Cameroun : Diagnostic des maladies aviaires, les vétérinaires renforcent leurs capacités

Des para-vétérinaires et vétérinaires de la région de l’Adamaoua ont suivi une formation organisée par le Projet Centres d’Innovations Vertes dans le Secteur agro-alimentaire (ProCISA) de la GIZ, sur les techniques d’observation clinique des maladies de la volaille.
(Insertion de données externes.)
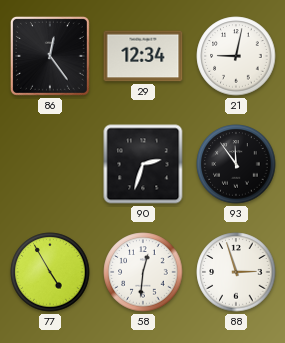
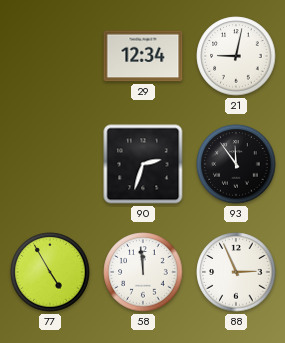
86: 12:24 -> none
58: 12:31 -> 11:59
88: 2:57 -> 2:56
La conduite d’une autopsie de la volaille et les techniques d’observations cliniques des maladies des poules, ont fait l’objet d’un séminaire de formation tenu au Centre de Recherche Agricole (CRA) de Wakwa par Ngaoundéré dans la région de l’Adamaoua.
La formation organisée les 27 et 28 septembre 2021 par le ProCISA a réuni quinze vétérinaires et para-vétérinaires autour de deux experts de International Veterinary Livestock Consultancy (InVeLCo), association internationale allemande spécialisée dans le conseil vétérinaire. La même formation a aussi été organisée dans la région de l’Ouest et fait suite à une première phase théorique organisée en ligne en avril 2021.

Autopsie
Au cours de la formation, les participants ont effectué le diagnostic rapide des maladies de la volaille à travers des examens cliniques et parasitologiques simples. Une autopsie effectuée sur une poule a permis de déceler l’état des poumons d’une volaille touchée par la maladie de Newcastle.
« Nous sommes désormais bien outillés pour réaliser de bons diagnostics sur les volailles et d’autres animaux d’élevage. Cela est d’un grand bénéfice pour les élevages dont nous assurons le suivi», déclare Dr Iliassou, promoteur de cabinet vétérinaire à Ngaoundéré.
« Cette formation fait suite à une étude effectuée en 2018 en collaboration avec l’Ordre National des Vétérinaires du Cameroun (ONVC), et qui recommandait la formation continue des vétérinaires publics et privés dans les régions du Nord-Ouest, de l’Ouest et de l’Adamaoua couvertes par le ProCISA», explique Guy Francis Kouyem de ProCISA Ngaoundéré.
Les professionnels de la santé animale ont aussi été formés aux techniques de prélèvement, de conservation et de transmission des échantillons à des laboratoires spécialisés tel que le Laboratoire National Vétérinaire (LANAVET).
L’insuffisance d’expertise des cabinets vétérinaires en zone rurale trouve en cette formation un bon début de solution.

Abbo Mohamadou

 

Des examens cliniques rapides et fiables
Dr Peter-Henning Clausen, formateur, InVeLCo.

 

Pourquoi faire une formation sur le diagnostic rapide des maladies de la volaille ?
 Nous avons été sollicité comme membre de InVeLCo et consultant auprès du ProCISA, pour apporter notre expertise au renforcement des capacités des vétérinaires camerounais. Dans l’Adamaoua, il y a de multiples prescriptions médicales effectuées sans diagnostic fiable, ainsi que la prescription et la vente incontrôlée des médicaments vétérinaires. Ces pratiques présentent des risques énormes sur l’élevage et conduisent à l’apparition de résistances. Les bactéries évoluent et provoquent des infections difficiles à traiter. Cela entraine une prolongation de la durée du traitement et la hausse de la mortalité. Au cours de la formation, nous avons effectué ensemble des nécropsies sur volailles pour que chaque participant soit en mesure de faire un bon diagnostic rapide et de prescrire le traitement approprié.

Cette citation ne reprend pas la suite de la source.